» TASK OBJECTIVE
All entries below must be given again exactly as they stand.

» Stored data
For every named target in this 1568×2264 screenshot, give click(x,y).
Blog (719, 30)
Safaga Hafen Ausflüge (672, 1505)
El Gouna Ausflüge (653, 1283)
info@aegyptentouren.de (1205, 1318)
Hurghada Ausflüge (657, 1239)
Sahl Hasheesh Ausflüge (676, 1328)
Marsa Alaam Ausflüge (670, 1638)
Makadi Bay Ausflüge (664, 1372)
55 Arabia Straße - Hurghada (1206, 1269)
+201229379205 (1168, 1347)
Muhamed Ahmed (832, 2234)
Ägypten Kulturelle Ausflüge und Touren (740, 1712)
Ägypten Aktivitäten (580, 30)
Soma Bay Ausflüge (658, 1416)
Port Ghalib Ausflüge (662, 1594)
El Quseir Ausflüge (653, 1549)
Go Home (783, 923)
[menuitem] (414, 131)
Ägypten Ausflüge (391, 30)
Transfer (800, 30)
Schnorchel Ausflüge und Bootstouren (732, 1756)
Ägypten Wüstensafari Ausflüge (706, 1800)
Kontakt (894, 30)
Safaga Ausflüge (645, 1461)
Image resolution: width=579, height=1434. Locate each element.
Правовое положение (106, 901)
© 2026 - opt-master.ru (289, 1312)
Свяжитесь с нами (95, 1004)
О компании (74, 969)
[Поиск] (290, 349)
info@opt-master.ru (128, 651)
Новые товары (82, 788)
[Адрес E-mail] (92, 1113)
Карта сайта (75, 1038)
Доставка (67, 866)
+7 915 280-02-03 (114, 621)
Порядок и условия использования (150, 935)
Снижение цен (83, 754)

» ANSWER FOR THIS EXERCISE
For every named target in this 1568×2264 screenshot, give click(x,y).
Blog (719, 30)
Safaga Hafen Ausflüge (672, 1505)
El Gouna Ausflüge (653, 1283)
info@aegyptentouren.de (1205, 1318)
Hurghada Ausflüge (657, 1239)
Sahl Hasheesh Ausflüge (676, 1328)
Marsa Alaam Ausflüge (670, 1638)
Makadi Bay Ausflüge (664, 1372)
55 Arabia Straße - Hurghada (1206, 1269)
+201229379205 (1168, 1347)
Muhamed Ahmed (832, 2234)
Ägypten Kulturelle Ausflüge und Touren (740, 1712)
Ägypten Aktivitäten (580, 30)
Soma Bay Ausflüge (658, 1416)
Port Ghalib Ausflüge (662, 1594)
El Quseir Ausflüge (653, 1549)
Go Home (783, 923)
[menuitem] (414, 131)
Ägypten Ausflüge (391, 30)
Transfer (800, 30)
Schnorchel Ausflüge und Bootstouren (732, 1756)
Ägypten Wüstensafari Ausflüge (706, 1800)
Kontakt (894, 30)
Safaga Ausflüge (645, 1461)
Image resolution: width=579, height=1434. Locate each element.
Правовое положение (106, 901)
© 2026 - opt-master.ru (289, 1312)
Свяжитесь с нами (95, 1004)
О компании (74, 969)
[Поиск] (290, 349)
info@opt-master.ru (128, 651)
Новые товары (82, 788)
[Адрес E-mail] (92, 1113)
Карта сайта (75, 1038)
Доставка (67, 866)
+7 915 280-02-03 (114, 621)
Порядок и условия использования (150, 935)
Снижение цен (83, 754)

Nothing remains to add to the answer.